| Assignment |
Search the listing below for "Гайка". Copy each matching line.

| Data for this exercise |

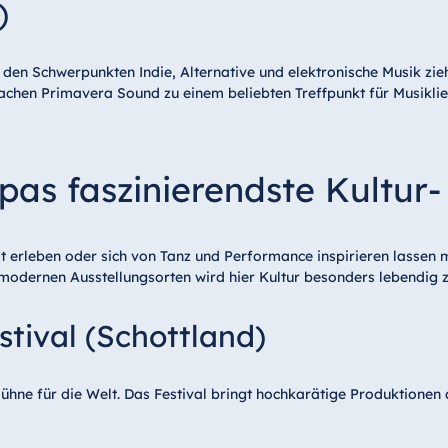
)
 den Schwerpunkten Indie, Alternative und elektronische Musik zie
achen Primavera Sound zu einem beliebten Treffpunkt für Musikli
opas faszinierendste Kultur-
nst erleben oder sich von Tanz und Performance inspirieren lassen
d modernen Ausstellungsorten wird hier Kultur besonders lebendig z
stival (Schottland)
ühne für die Welt. Das Festival bringt hochkarätige Produktionen 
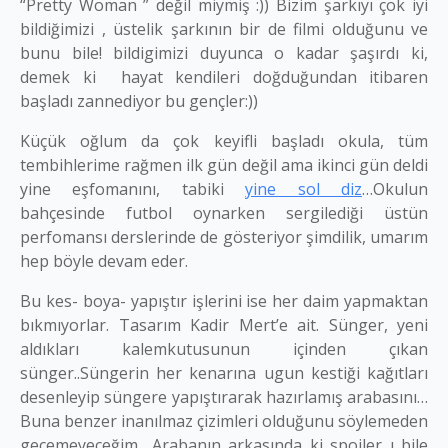
“Pretty Woman ” değil miymiş :)) Bizim şarkıyı çok iyi
bildiğimizi , üstelik şarkının bir de filmi olduğunu ve
bunu bile! bildigimizi duyunca o kadar şaşırdı ki,
demek ki hayat kendileri doğduğundan itibaren
başladı zannediyor bu gençler:))
Küçük oğlum da çok keyifli başladı okula, tüm
tembihlerime rağmen ilk gün değil ama ikinci gün deldi
yine eşfomanını, tabiki
yine sol diz
…Okulun
bahçesinde futbol oynarken sergilediği üstün
perfomansı derslerinde de gösteriyor şimdilik, umarım
hep böyle devam eder.
Bu kes- boya- yapıştır işlerini ise her daim yapmaktan
bıkmıyorlar. Tasarım Kadir Mert’e ait. Sünger, yeni
aldıkları kalemkutusunun içinden çıkan
sünger..Süngerin her kenarına ugun kestiği kağıtları
desenleyip süngere yapıştırarak hazırlamış arabasını…
Buna benzer inanılmaz çizimleri olduğunu söylemeden
geçemeyeceğim.. Arabanın arkasında ki spoiler ı bile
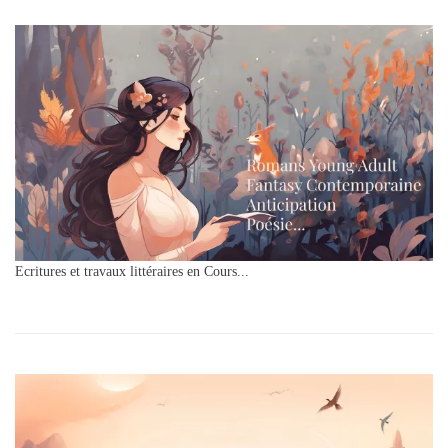
Ecritures et travaux littéraires en Cours...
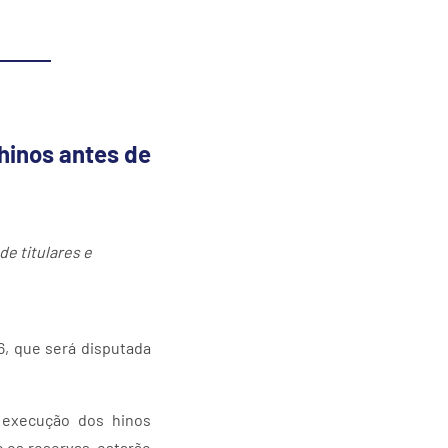
hinos antes de
de titulares e
, que será disputada
 execução dos hinos
o os reservas, estarão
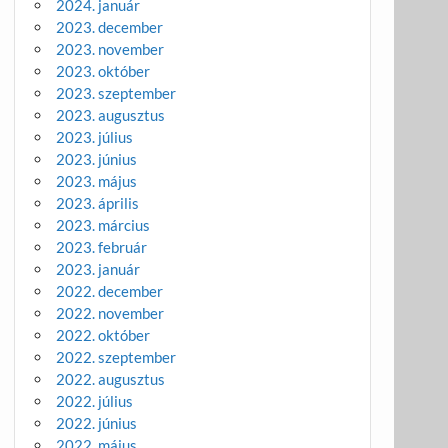
2024. január
2023. december
2023. november
2023. október
2023. szeptember
2023. augusztus
2023. július
2023. június
2023. május
2023. április
2023. március
2023. február
2023. január
2022. december
2022. november
2022. október
2022. szeptember
2022. augusztus
2022. július
2022. június
2022. május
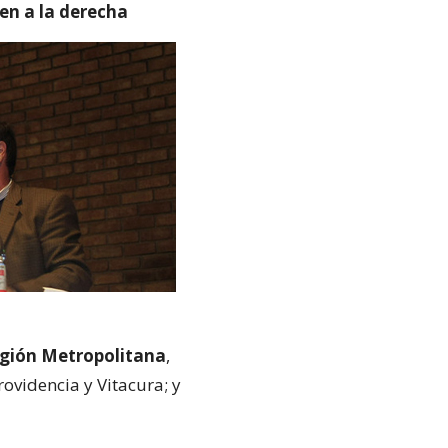
en a la derecha
egión Metropolitana
,
ovidencia y Vitacura; y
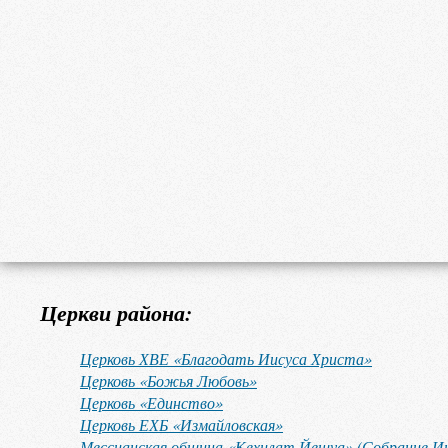
Церкви района:
Церковь ХВЕ «Благодать Иисуса Христа»
Церковь «Божья Любовь»
Церковь «Единство»
Церковь ЕХБ «Измайловская»
Мессианская община «Кехилат Йешуа» (Собрание Ии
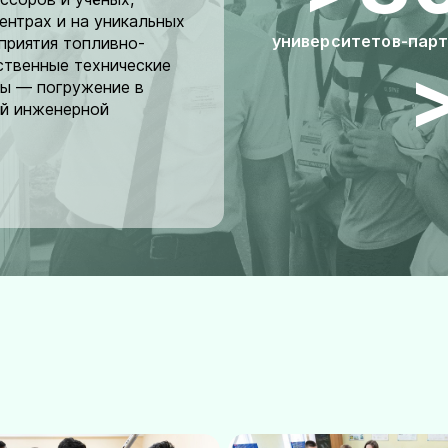
ентрах и на уникальных
университетов-пар
приятия топливно-
ственные технические
мы — погружение в
ой инженерной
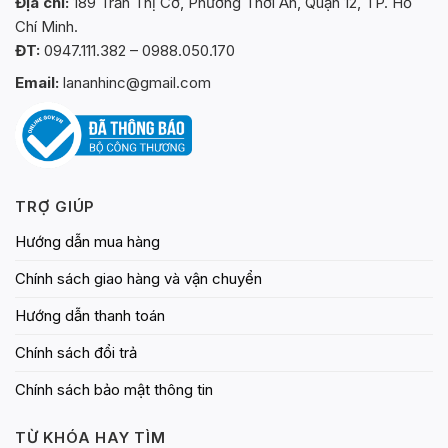
Địa chỉ:
189 Trần Thị Cờ, Phường Thới An, Quận 12, TP. Hồ
có
Chí Minh.
thể
ĐT:
0947.111.382 – 0988.050.170
được
chọn
Email:
lananhinc@gmail.com
trên
trang
sản
phẩm
TRỢ GIÚP
Hướng dẫn mua hàng
Chính sách giao hàng và vận chuyển
Hướng dẫn thanh toán
Chính sách đổi trả
Chính sách bảo mật thông tin
TỪ KHÓA HAY TÌM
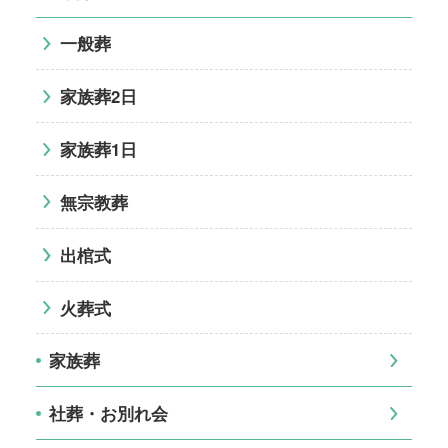
一般葬
家族葬2日
家族葬1日
無宗教葬
出棺式
火葬式
家族葬
社葬・お別れ会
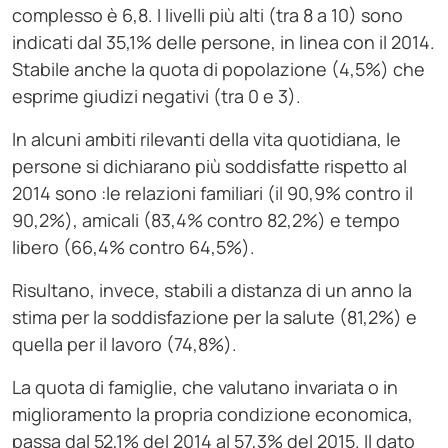
complesso è 6,8. I livelli più alti (tra 8 a 10) sono
indicati dal 35,1% delle persone, in linea con il 2014.
Stabile anche la quota di popolazione (4,5%) che
esprime giudizi negativi (tra 0 e 3).
In alcuni ambiti rilevanti della vita quotidiana, le
persone si dichiarano più soddisfatte rispetto al
2014 sono :le relazioni familiari (il 90,9% contro il
90,2%), amicali (83,4% contro 82,2%) e tempo
libero (66,4% contro 64,5%).
Risultano, invece, stabili a distanza di un anno la
stima per la soddisfazione per la salute (81,2%) e
quella per il lavoro (74,8%).
La quota di famiglie, che valutano invariata o in
miglioramento la propria condizione economica,
passa dal 52,1% del 2014 al 57,3% del 2015. Il dato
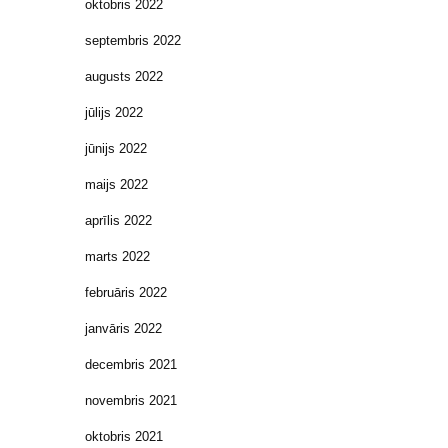
oktobris 2022
septembris 2022
augusts 2022
jūlijs 2022
jūnijs 2022
maijs 2022
aprīlis 2022
marts 2022
februāris 2022
janvāris 2022
decembris 2021
novembris 2021
oktobris 2021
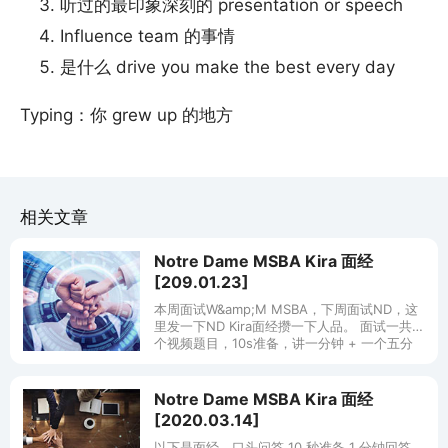
听过的最印象深刻的 presentation or speech
Influence team 的事情
是什么 drive you make the best every day
Typing：你 grew up 的地方
相关文章
Notre Dame MSBA Kira 面经
[209.01.23]
本周面试W&amp;M MSBA，下周面试ND，这
里发一下ND Kira面经攒一下人品。 面试一共三
个视频题目，10s准备，讲一分钟 + 一个五分
钟写作。 我之前上CD准备了题目，但是感觉基
本都是新
Notre Dame MSBA Kira 面经
[2020.03.14]
以下是面经，口头问答 10 秒准备 1 分钟回答。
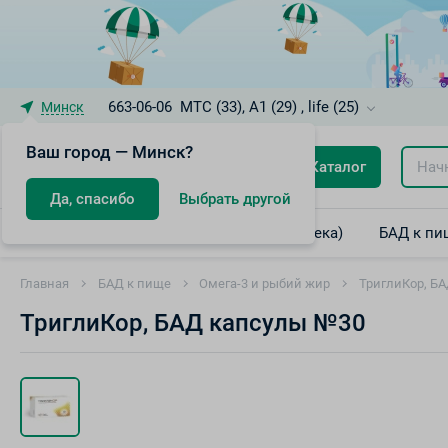
663-06-06
МТС (33), A1 (29) , life (25)
Минск
Ваш город — Минск?
Каталог
Да, спасибо
Выбрать другой
Лекарственные препараты (интернет-аптека)
БАД к пи
Главная
БАД к пище
Омега-3 и рыбий жир
ТриглиКор, Б
ТриглиКор, БАД капсулы №30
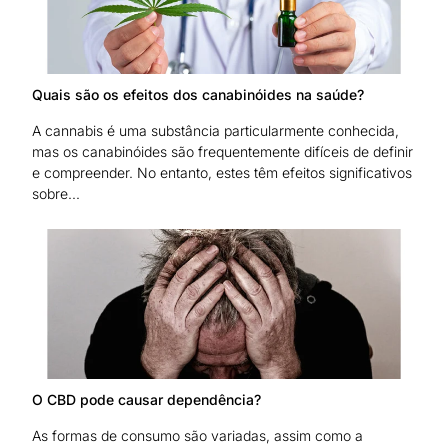
Quais são os efeitos dos canabinóides na saúde?
A cannabis é uma substância particularmente conhecida,
mas os canabinóides são frequentemente difíceis de definir
e compreender. No entanto, estes têm efeitos significativos
sobre...
O CBD pode causar dependência?
As formas de consumo são variadas, assim como a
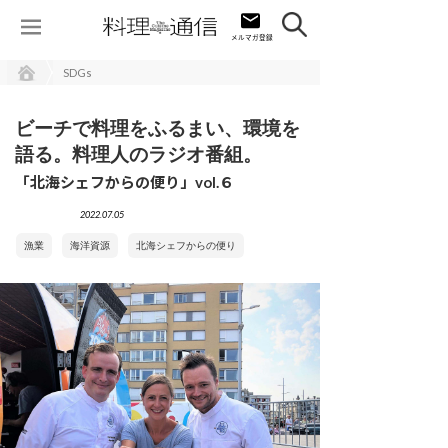
SDGs
ビーチで料理をふるまい、環境を
語る。料理人のラジオ番組。
「北海シェフからの便り」vol.６
2022.07.05
漁業
海洋資源
北海シェフからの便り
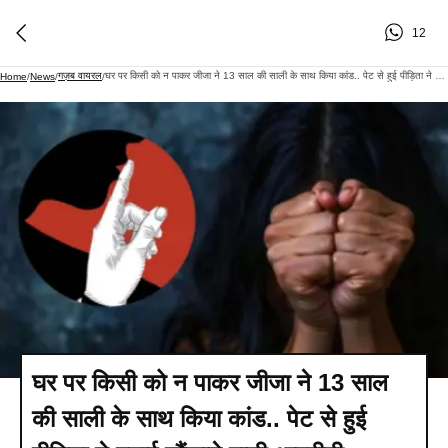
12
गज़ब वायरल
घर पर किसी को न पाकर जीजा ने 13 साल की साली के साथ किया कांड.. पेट से हुई पीड़िता ने बताई चौंकाने वाली आपबीती
Home
/
News
/
/
घर पर किसी को न पाकर जीजा ने 13 साल
की साली के साथ किया कांड.. पेट से हुई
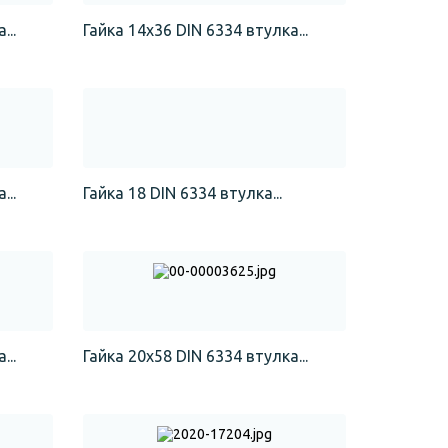
...
Гайка 14х36 DIN 6334 втулка...
...
Гайка 18 DIN 6334 втулка...
...
Гайка 20х58 DIN 6334 втулка...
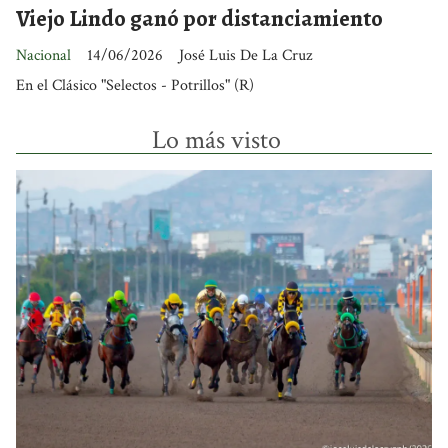
Viejo Lindo ganó por distanciamiento
Nacional
14/06/2026
José Luis De La Cruz
En el Clásico "Selectos - Potrillos" (R)
Lo más visto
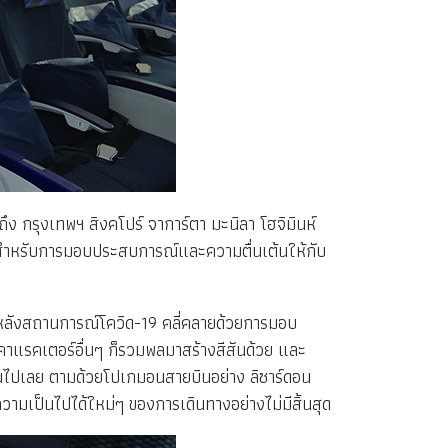
ถึง กรุงเทพฯ สิงคโปร์ จาการ์ตา มะนิลา โฮจิมินห์
ปีสำหรับการมอบประสบการณ์และความตื่นเต้นให้กับ
ยวหลังสถานการณ์โควิด-19 คลี่คลายด้วยการมอบ
่คาแรคเตอร์อื่นๆ ก็รวมพลมาสร้างสีสันด้วย และ
ันไปเลย ตามด้วยโปเกมอนสายบินอย่าง ลิซาร์ดอน
วามเป็นไปได้ใหม่ๆ ของการเดินทางอย่างไม่มีสิ้นสุด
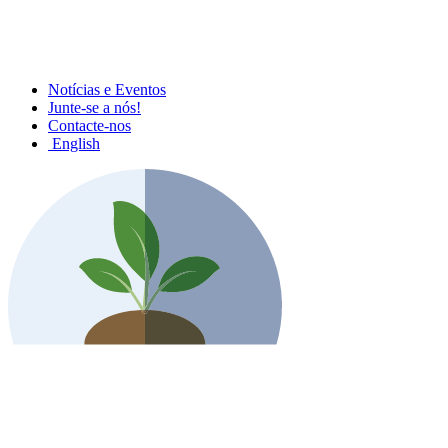
Notícias e Eventos
Junte-se a nós!
Contacte-nos
English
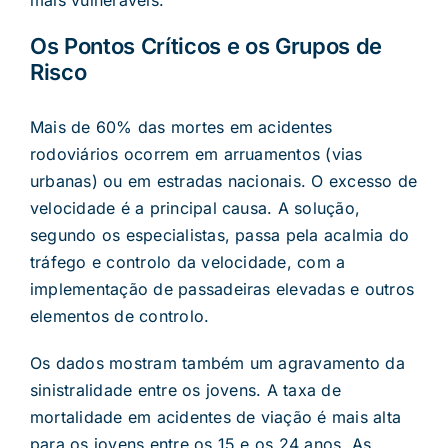
Os Pontos Críticos e os Grupos de
Risco
Mais de 60% das mortes em acidentes
rodoviários ocorrem em arruamentos (vias
urbanas) ou em estradas nacionais. O excesso de
velocidade é a principal causa. A solução,
segundo os especialistas, passa pela acalmia do
tráfego e controlo da velocidade, com a
implementação de passadeiras elevadas e outros
elementos de controlo.
Os dados mostram também um agravamento da
sinistralidade entre os jovens. A taxa de
mortalidade em acidentes de viação é mais alta
para os jovens entre os 15 e os 24 anos. As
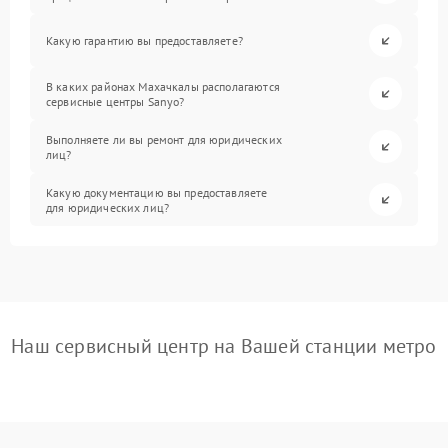
Какую гарантию вы предоставляете?
В каких районах Махачкалы располагаются
сервисные центры Sanyo?
Выполняете ли вы ремонт для юридических
лиц?
Какую документацию вы предоставляете
для юридических лиц?
Наш сервисный центр на Вашей станции метро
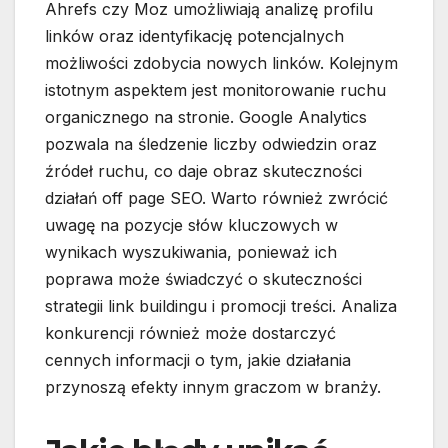
Ahrefs czy Moz umożliwiają analizę profilu
linków oraz identyfikację potencjalnych
możliwości zdobycia nowych linków. Kolejnym
istotnym aspektem jest monitorowanie ruchu
organicznego na stronie. Google Analytics
pozwala na śledzenie liczby odwiedzin oraz
źródeł ruchu, co daje obraz skuteczności
działań off page SEO. Warto również zwrócić
uwagę na pozycje słów kluczowych w
wynikach wyszukiwania, ponieważ ich
poprawa może świadczyć o skuteczności
strategii link buildingu i promocji treści. Analiza
konkurencji również może dostarczyć
cennych informacji o tym, jakie działania
przynoszą efekty innym graczom w branży.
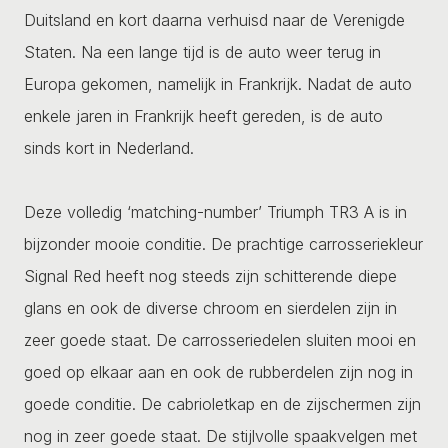
Duitsland en kort daarna verhuisd naar de Verenigde
Staten. Na een lange tijd is de auto weer terug in
Europa gekomen, namelijk in Frankrijk. Nadat de auto
enkele jaren in Frankrijk heeft gereden, is de auto
sinds kort in Nederland.
Deze volledig ‘matching-number’ Triumph TR3 A is in
bijzonder mooie conditie. De prachtige carrosseriekleur
Signal Red heeft nog steeds zijn schitterende diepe
glans en ook de diverse chroom en sierdelen zijn in
zeer goede staat. De carrosseriedelen sluiten mooi en
goed op elkaar aan en ook de rubberdelen zijn nog in
goede conditie. De cabrioletkap en de zijschermen zijn
nog in zeer goede staat. De stijlvolle spaakvelgen met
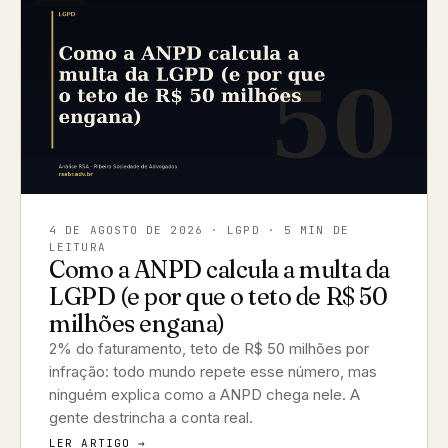
4 DE AGOSTO DE 2026
· LGPD · 5 MIN DE
LEITURA
Como a ANPD calcula a multa da
LGPD (e por que o teto de R$ 50
milhões engana)
2% do faturamento, teto de R$ 50 milhões por
infração: todo mundo repete esse número, mas
ninguém explica como a ANPD chega nele. A
gente destrincha a conta real.
LER ARTIGO →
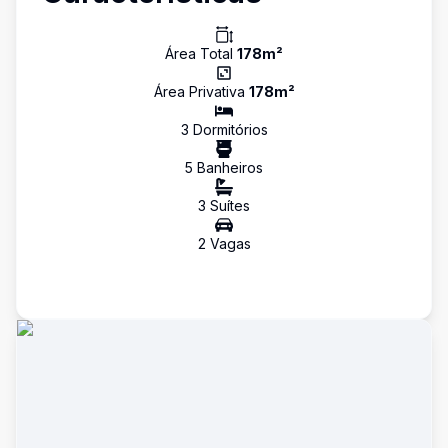
Área Total
178
m²
Área Privativa
178
m²
3
Dormitório
s
5
Banheiro
s
3
Suíte
s
2
Vaga
s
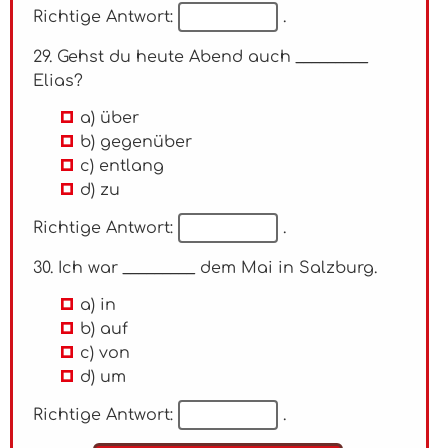
Richtige Antwort:
.
29. Gehst du heute Abend auch _________
Elias?
a) über
b) gegenüber
c) entlang
d) zu
Richtige Antwort:
.
30. Ich war _________ dem Mai in Salzburg.
a) in
b) auf
c) von
d) um
Richtige Antwort:
.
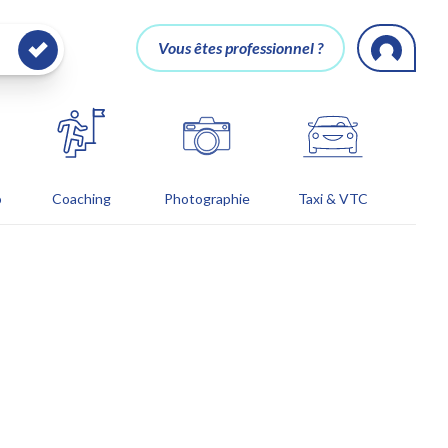
Vous êtes professionnel ?
o
Coaching
Photographie
Taxi & VTC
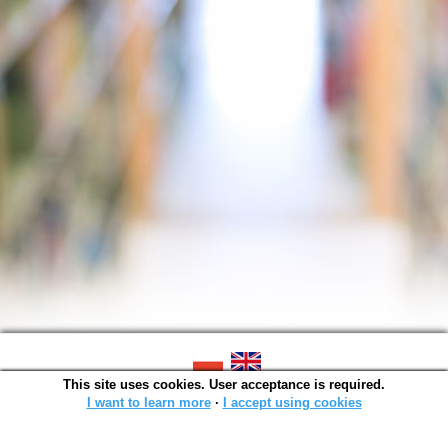
This site uses cookies. User acceptance is required.
SOWA OPAC v. 6.11.10 (2026-07-24)
Generated in 0,0014 s.
I want to learn more
∙
I accept using cookies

| Reply to the exercise |
Гайка 14х36 DIN 6334 втулка...
Гайка 18 DIN 6334 втулка...
Гайка 20х58 DIN 6334 втулка...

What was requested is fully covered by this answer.